Trapped! A Whale’s Rescue
by Robert Burleigh (Author) and Wendell Minor (Illustrator)

Booktalk: In the icy waters of the Pacific, a massive humpback whale unexpectedly finds herself tangled in a net abandoned by fishermen. When a rescue boat and a convoy of divers arrive to help the struggling humpback, a realistic and moving encounter bridges the human and aquatic worlds.

Snippet:
The chug-chug of a motor fills the air.
Rescuers. Are they too late?
Divers drop cautiously into the frigid water.

They know the whale is wild.
One quick roll of her immense body can crush.
One blow from her gigantic tail can kill.

TrappedSpread

Six Traits Mini Lesson

Trait: Organization The title of the book, Trapped! A Whale’s Rescue, sets up the way the book will be organized. We know what will happen just by reading the title. The whale will be trapped and then rescued.

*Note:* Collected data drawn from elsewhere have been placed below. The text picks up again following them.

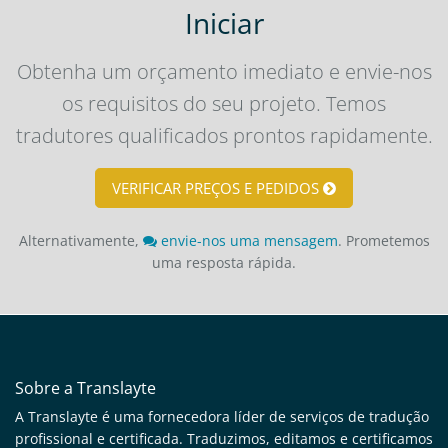
Iniciar
Obtenha um orçamento imediato e envie-nos
os requisitos do seu projeto. Temos
tradutores qualificados prontos rapidamente.
VERIFICAR PREÇOS E PEDIDOS
Alternativamente,
envie-nos uma mensagem
. Prometemos
uma resposta rápida.
Sobre a Translayte
A Translayte é uma fornecedora líder de serviços de tradução
profissional e certificada. Traduzimos, editamos e certificamos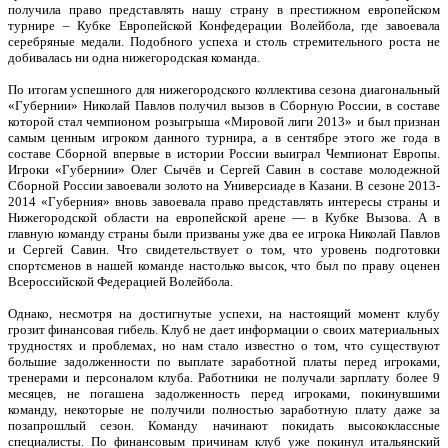
получила право представлять нашу страну в престижном европейском
турнире – Кубке Европейской Конфедерации Волейбола, где завоевала
серебряные медали. Подобного успеха и столь стремительного роста не
добивалась ни одна нижегородская команда.
По итогам успешного для нижегородского коллектива сезона диагональный
«Губернии» Николай Павлов получил вызов в Сборную России, в составе
которой стал чемпионом розыгрыша «Мировой лиги 2013» и был признан
самым ценным игроком данного турнира, а в сентябре этого же года в
составе Сборной впервые в истории России выиграл Чемпионат Европы.
Игроки «Губернии» Олег Сычёв и Сергей Савин в составе молодежной
Сборной России завоевали золото на Универсиаде в Казани. В сезоне 2013-
2014 «Губерния» вновь завоевала право представлять интересы страны и
Нижегородской области на европейской арене — в Кубке Вызова. А в
главную команду страны были призваны уже два ее игрока Николай Павлов
и Сергей Савин. Что свидетельствует о том, что уровень подготовки
спортсменов в нашей команде настолько высок, что был по праву оценен
Всероссийской Федерацией Волейбола.
Однако, несмотря на достигнутые успехи, на настоящий момент клубу
грозит финансовая гибель. Клуб не дает информации о своих материальных
трудностях и проблемах, но нам стало известно о том, что существуют
большие задолженности по выплате заработной платы перед игроками,
тренерами и персоналом клуба. Работники не получали зарплату более 9
месяцев, не погашена задолженность перед игроками, покинувшими
команду, некоторые не получили полностью заработную плату даже за
позапрошлый сезон. Команду начинают покидать высококлассные
специалисты. По финансовым причинам клуб уже покинул итальянский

This excerpt appears on the page after the whale becomes trapped in the forgotten fishing net. Notice how the events unfold in chronological order.

The sound comes first.

The chug-chug of a motor fills the air.

Then we find out more about that sound.

Rescuers.

At the end of the second line comes that essential, emotional question.

Are they too late?

And then the rescue begins . . .

Divers drop cautiously into the frigid water.

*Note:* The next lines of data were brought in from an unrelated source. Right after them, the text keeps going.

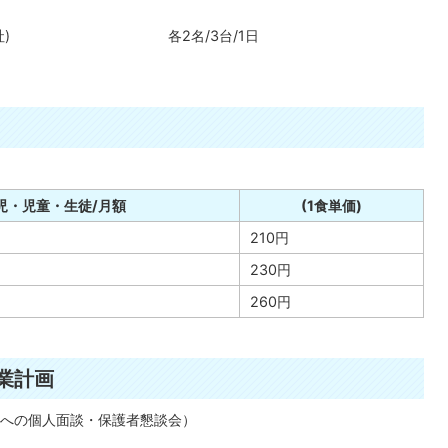
運株式会社) 各2名/3台/1日
児・児童・生徒/月額
(1食単価)
210円
230円
260円
業計画
への個人面談・保護者懇談会）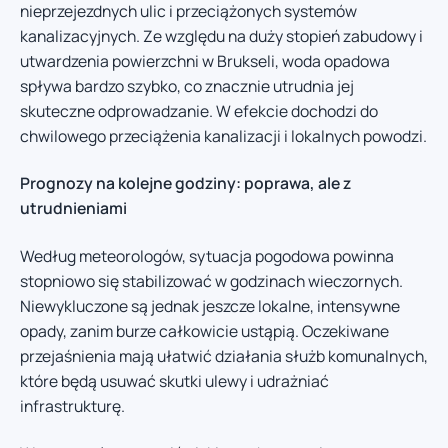
nieprzejezdnych ulic i przeciążonych systemów
kanalizacyjnych. Ze względu na duży stopień zabudowy i
utwardzenia powierzchni w Brukseli, woda opadowa
spływa bardzo szybko, co znacznie utrudnia jej
skuteczne odprowadzanie. W efekcie dochodzi do
chwilowego przeciążenia kanalizacji i lokalnych powodzi.
Prognozy na kolejne godziny: poprawa, ale z
utrudnieniami
Według meteorologów, sytuacja pogodowa powinna
stopniowo się stabilizować w godzinach wieczornych.
Niewykluczone są jednak jeszcze lokalne, intensywne
opady, zanim burze całkowicie ustąpią. Oczekiwane
przejaśnienia mają ułatwić działania służb komunalnych,
które będą usuwać skutki ulewy i udrażniać
infrastrukturę.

Trait: Organization There is another organization pattern at work in this book. Notice how the text is organized into three line units.

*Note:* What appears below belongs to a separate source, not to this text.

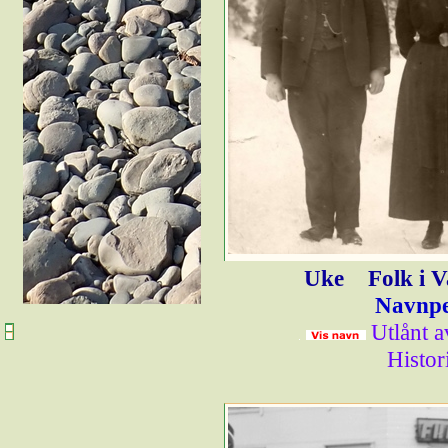
Uke
Folk i 
Navnpe
Utlånt a
Histor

The chug-chug of a motor fills the air.
Rescuers. Are they too late?
Divers drop cautiously into the frigid water.

They know the whale is wild.
One quick roll of her immense body can crush.
One blow from her gigantic tail can kill.

Organizing text into a predetermined number of lines is a poetic device. The Poetry Foundation Glossary defines it this way:
Tercet
“A poetic unit of three lines, rhymed or unrhymed.”